▶ [EXERCISE AIM] Reproduce verbatim the line in which "сделать своими руками" occurs, together with each line that follows it to the end of the listing, and nothing more.
»»
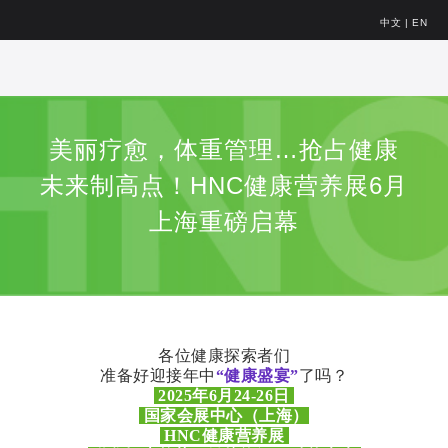
中文
|
EN
美丽疗愈，体重管理…抢占健康
未来制高点！HNC健康营养展6月
上海重磅启幕
各位健康探索者们
准备好迎接年中
“健康盛宴”
了吗？
2025年6月24-26日
国家会展中心（上海）
HNC健康营养展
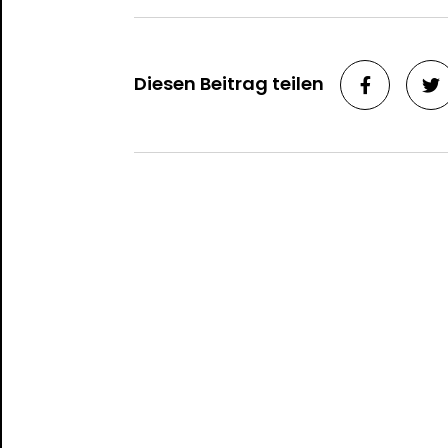
Diesen Beitrag teilen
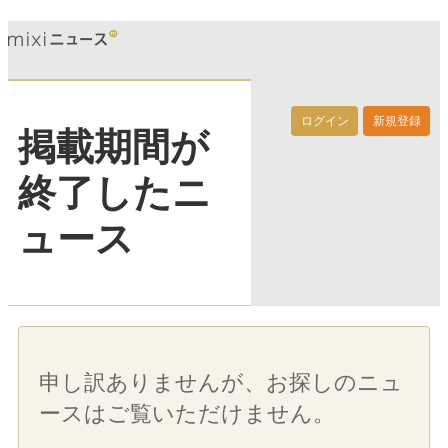
ログイン
新規登録
掲載期間が
終了したニ
ュース
申し訳ありませんが、お探しのニュ
ースはご覧いただけません。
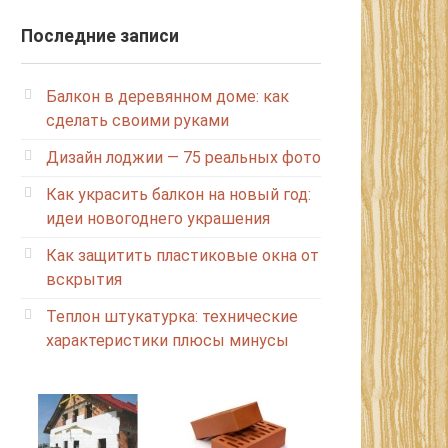
Последние записи
Балкон в деревянном доме: как
сделать своими руками
Дизайн лоджии — 75 реальных фото
Как украсить балкон на новый год:
идеи новогоднего украшения
Как защитить пластиковые окна от
вскрытия
Теплон штукатурка: технические
характеристики плюсы минусы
««
▶ [COMPLETED EXERCISE]
сделать своими руками
Дизайн лоджии — 75 реальных фото
Как украсить балкон на новый год:
идеи новогоднего украшения
Как защитить пластиковые окна от
вскрытия
Теплон штукатурка: технические
характеристики плюсы минусы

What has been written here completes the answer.